The Dance Gene

Watching ballet, as I often do, I find myself wondering about how amazing dancers come into being: do they come into existence fully-equipped or are they the product of good training, discipline and mentoring? Dance, like everything other human activity, can be examined as part of the nature or nurture debate: is a Margot Fonteyn born or made?

While not in direct correlation with dancers, the best actors are those who barely do anything: they don’t actually act, they just are. Sadly you can’t just stand on stage and exude the quality of a classical variation, you need to get on and execute some actual steps. What actors and dancers of excellence do have in common is an intangible quality that has nothing to do with the lines/steps that they deliver, but something else.

A person can be brought into this world with every desirable physical attribute that a ballet dancer could wish for: if this person should end up in a ballet class, they will look like a dancer (a concept I have issues with, but that is for another time) and their journey through classical technique will be decidedly easier thanks to these innate gifts, but they are in no way a guarantee that they will make a dancer.
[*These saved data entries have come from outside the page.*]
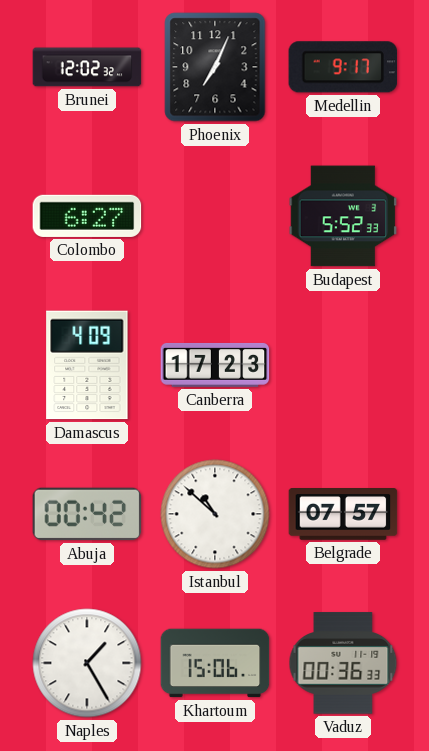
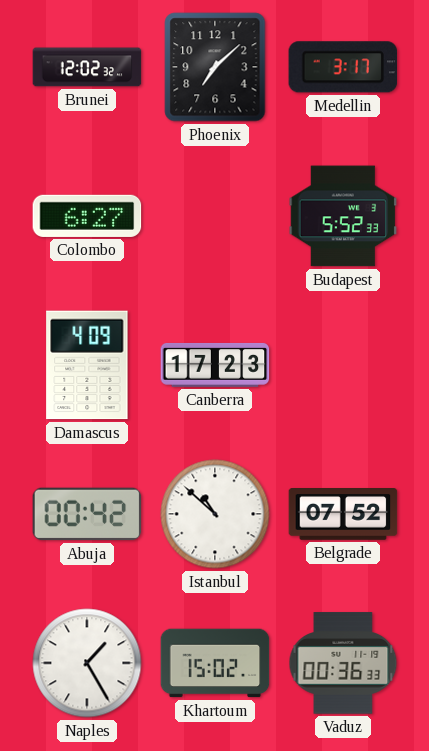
Phoenix: 7:04 -> 7:08
Medellin: 9:17 -> 3:17
Belgrade: 07:57 -> 07:52
Khartoum: 15:06 -> 15:02
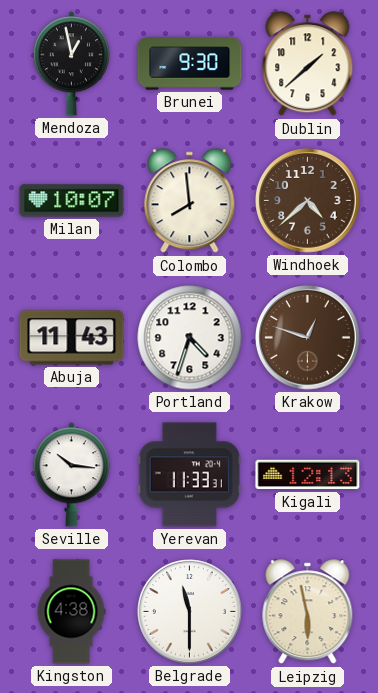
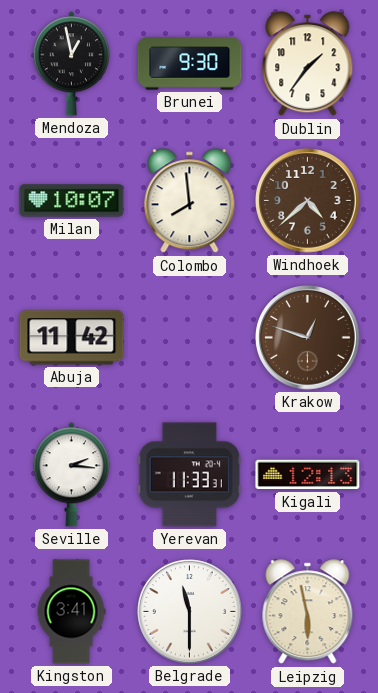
Dublin: 1:38 -> 1:36
Abuja: 11:43 -> 11:42
Portland: 4:33 -> none
Seville: 10:16 -> 2:16
Kingston: 4:38 -> 3:41
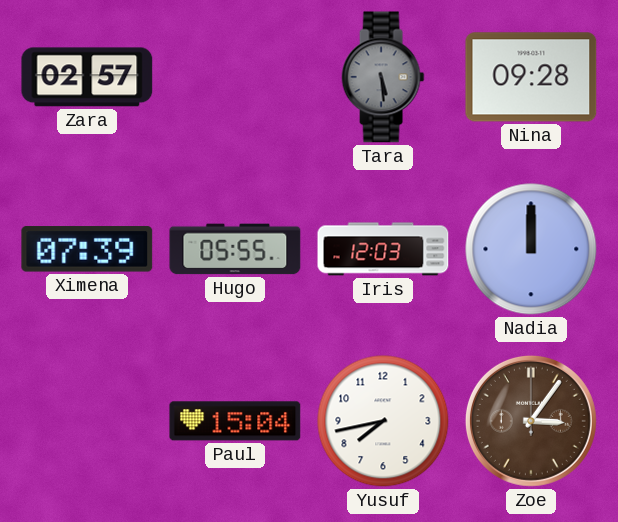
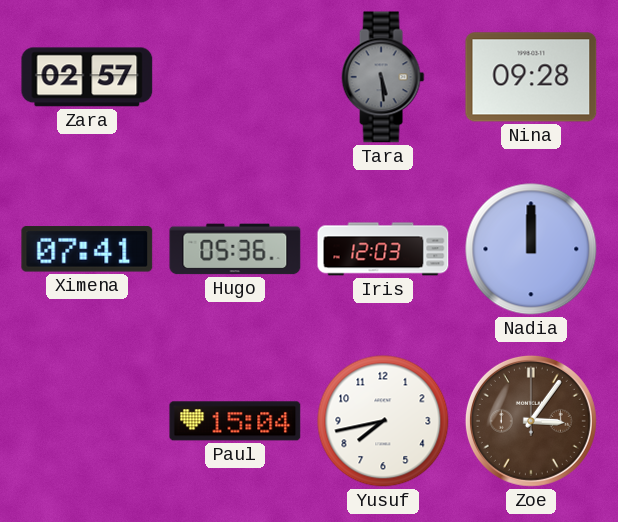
Ximena: 07:39 -> 07:41
Hugo: 05:55 -> 05:36
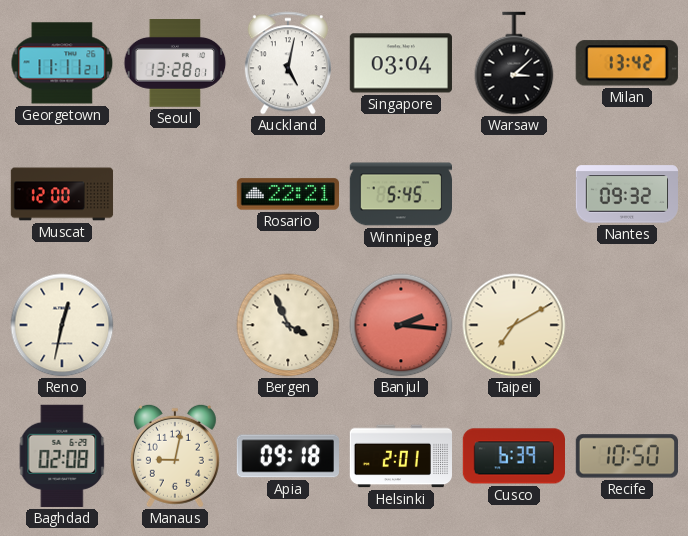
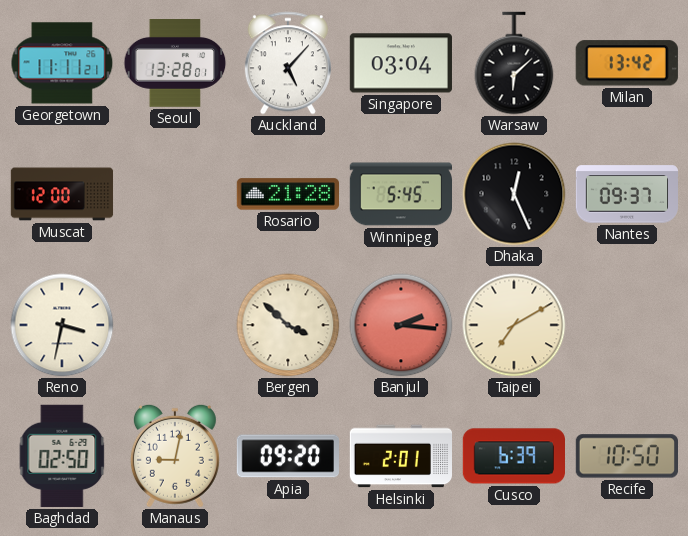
Auckland: 5:02 -> 5:07
Warsaw: 3:08 -> 6:08
Rosario: 22:21 -> 21:28
Dhaka: none -> 12:26
Nantes: 09:32 -> 09:37
Reno: 12:32 -> 3:32
Bergen: 3:56 -> 3:52
Baghdad: 02:08 -> 02:50
Apia: 09:18 -> 09:20
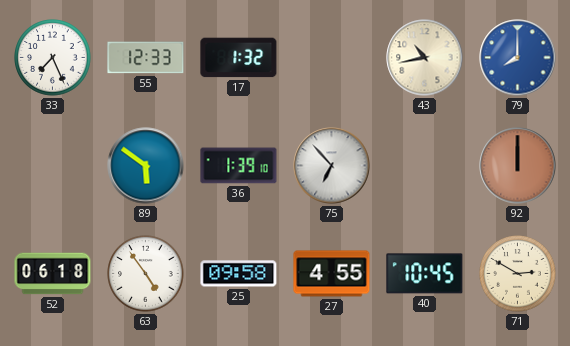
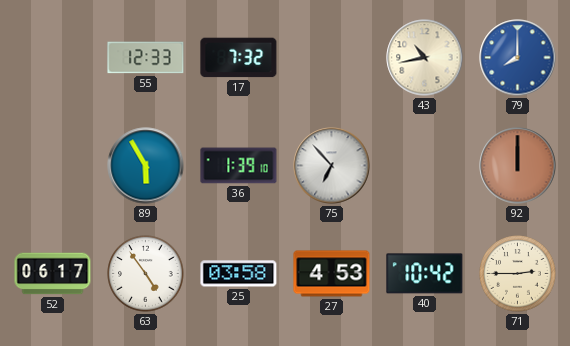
33: 7:26 -> none
17: 1:32 -> 7:32
89: 5:51 -> 5:55
52: 06:18 -> 06:17
25: 09:58 -> 03:58
27: 4:55 -> 4:53
40: 10:45 -> 10:42
71: 2:50 -> 2:45
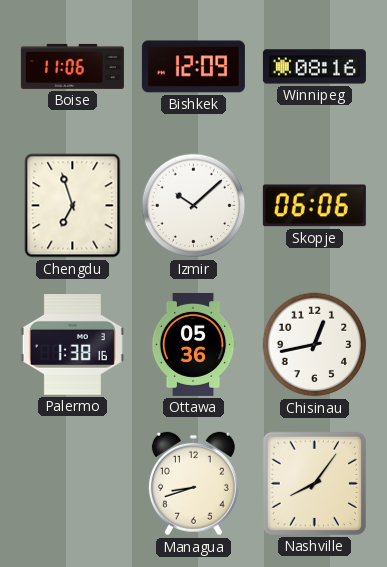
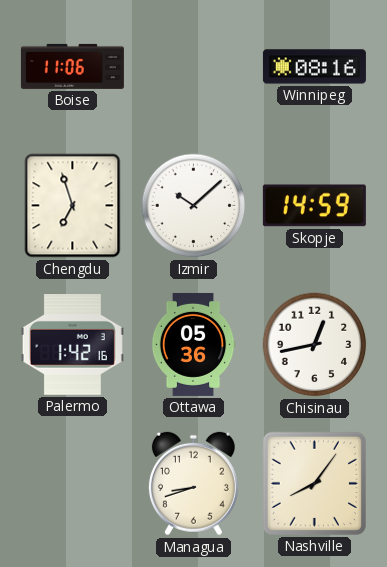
Bishkek: 12:09 -> none
Skopje: 06:06 -> 14:59
Palermo: 1:38 -> 1:42
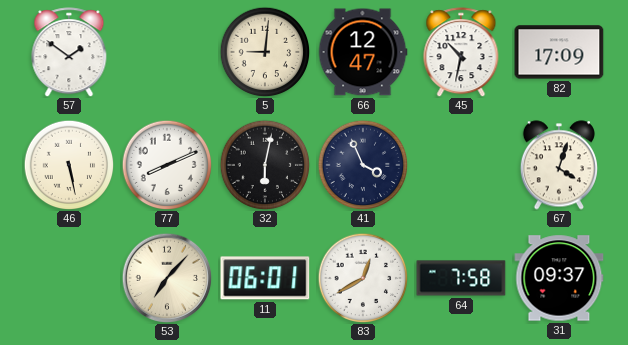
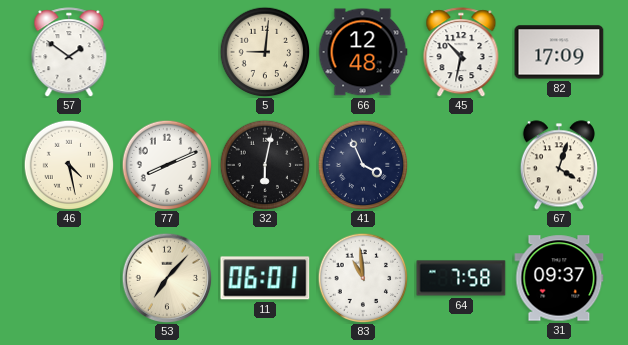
66: 12:47 -> 12:48
46: 5:28 -> 4:28
83: 12:40 -> 10:59
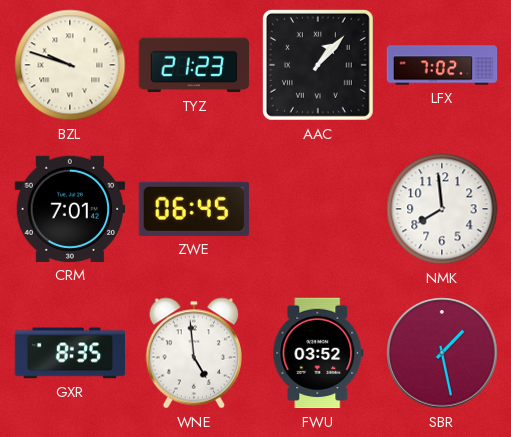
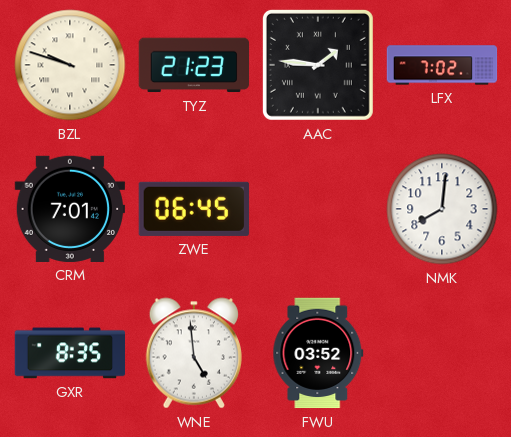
AAC: 1:07 -> 1:46
NMK: 7:59 -> 8:01
SBR: 1:28 -> none
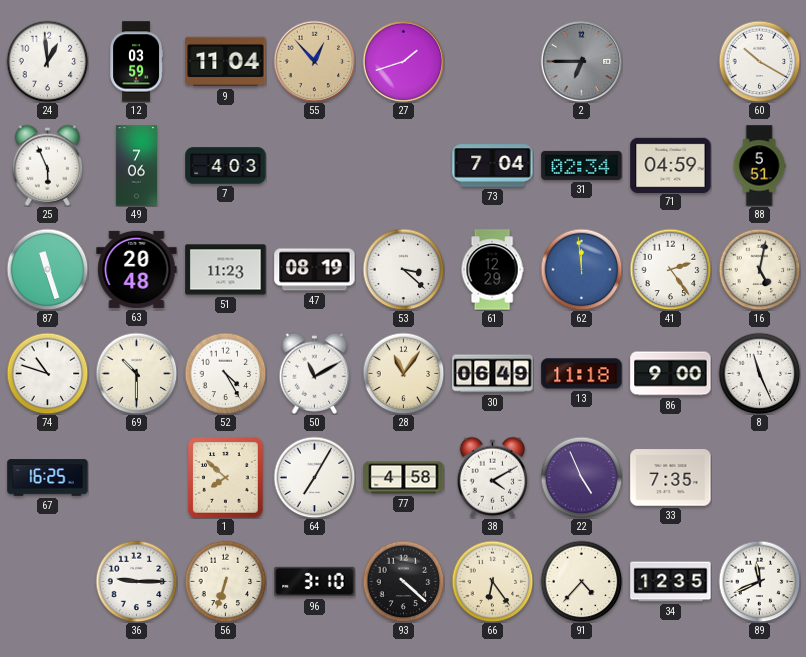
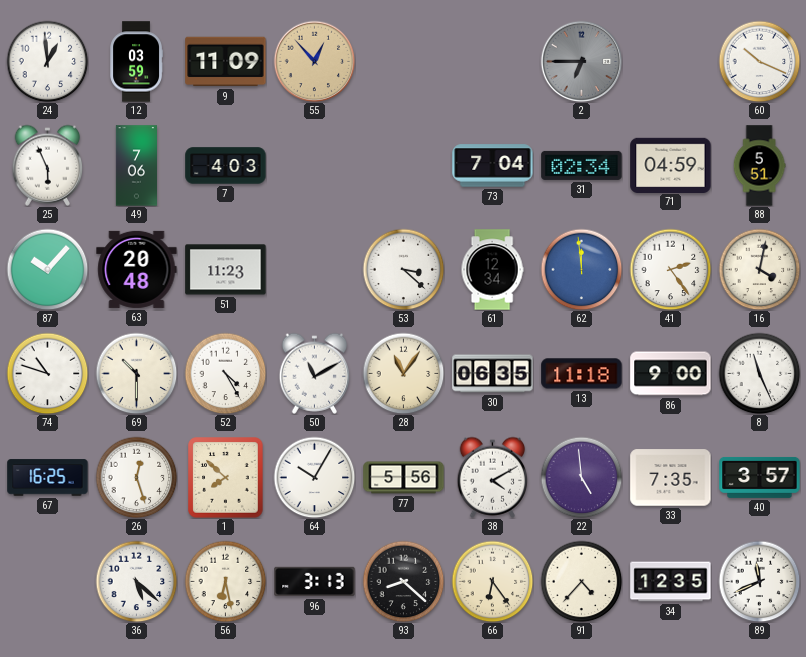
9: 11:04 -> 11:09
27: 1:42 -> none
60: 10:20 -> 10:19
87: 11:27 -> 10:07
47: 08:19 -> none
61: 12:29 -> 12:34
16: 5:02 -> 4:02
30: 06:49 -> 06:35
26: none -> 12:27
64: 7:05 -> 10:05
77: 4:58 -> 5:56
22: 4:56 -> 4:59
40: none -> 3:57
36: 9:15 -> 5:22
56: 6:33 -> 6:28
96: 3:10 -> 3:13
93: 4:22 -> 8:22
Equally, but slightly more conceptually abstract, no amount of teaching can ensure a dancer will be the result. Even those who can achieve technical proficiency can still fail to garner that indescribable quality that turns academic steps into dancing.

I don’t use the word dancer to describe anybody who practices dance, but that special person who exudes movement from every pore. A true dancer will dance every step they encounter: they can turn the mundane into the sublime. Being a dancer is not a prerequisite for getting a job with a dance company – sometimes those with the physical gifts or those strong-willed and schooled to the right level can get through the net: directors are looking for different things, and sometimes looking right or doing the tricks is enough to land the contract.

The more I watch and learn, the more I have to come to the realisation that dance is not so much a skill as an instinct. To get it to the upper echelons of the classical world, this instinct must be schooled and certain attributes will enable progress, but the quality that links the steps and the body, that which we call “dance”, is something that you cannot teach: it must be in the genes.